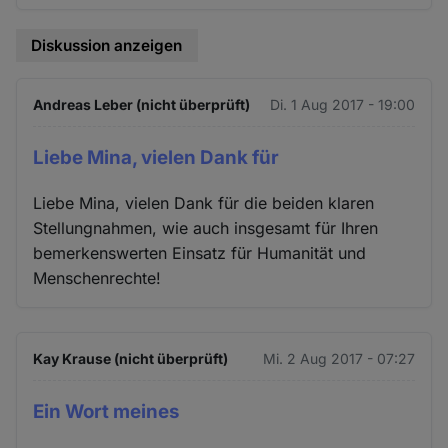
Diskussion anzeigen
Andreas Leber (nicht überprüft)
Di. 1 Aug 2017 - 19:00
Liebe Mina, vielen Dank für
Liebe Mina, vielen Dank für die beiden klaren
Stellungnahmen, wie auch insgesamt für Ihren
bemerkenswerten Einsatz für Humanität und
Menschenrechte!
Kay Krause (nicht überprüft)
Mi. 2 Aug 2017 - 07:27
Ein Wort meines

* * *

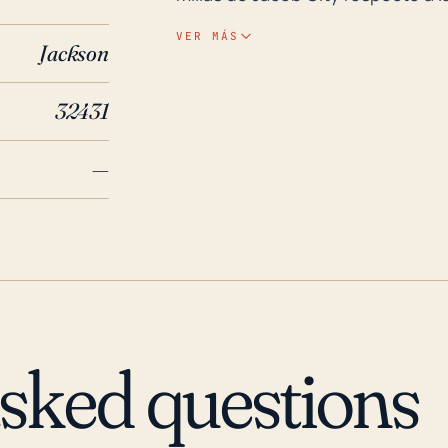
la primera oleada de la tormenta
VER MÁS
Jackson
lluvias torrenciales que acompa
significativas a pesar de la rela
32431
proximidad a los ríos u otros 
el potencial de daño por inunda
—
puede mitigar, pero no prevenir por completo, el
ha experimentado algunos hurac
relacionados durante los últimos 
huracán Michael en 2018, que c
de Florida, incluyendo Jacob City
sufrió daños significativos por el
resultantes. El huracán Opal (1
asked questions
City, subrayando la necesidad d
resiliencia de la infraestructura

==

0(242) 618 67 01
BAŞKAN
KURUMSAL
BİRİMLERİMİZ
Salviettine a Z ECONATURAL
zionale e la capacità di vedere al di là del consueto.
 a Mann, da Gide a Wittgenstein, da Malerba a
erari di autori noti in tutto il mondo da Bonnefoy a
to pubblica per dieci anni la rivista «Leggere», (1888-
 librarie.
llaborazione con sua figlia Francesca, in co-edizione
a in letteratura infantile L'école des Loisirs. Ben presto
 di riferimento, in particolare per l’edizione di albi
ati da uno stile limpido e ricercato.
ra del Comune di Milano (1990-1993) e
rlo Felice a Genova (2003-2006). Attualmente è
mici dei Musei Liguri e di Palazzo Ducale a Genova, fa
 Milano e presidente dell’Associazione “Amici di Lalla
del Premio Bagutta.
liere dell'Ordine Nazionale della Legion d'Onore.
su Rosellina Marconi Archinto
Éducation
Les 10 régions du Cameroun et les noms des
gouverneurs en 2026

### Work request
Scan the lines above, and whenever one holds the string "Mina", copy it.

### Exercise answer
Liebe Mina, vielen Dank für
Liebe Mina, vielen Dank für die beiden klaren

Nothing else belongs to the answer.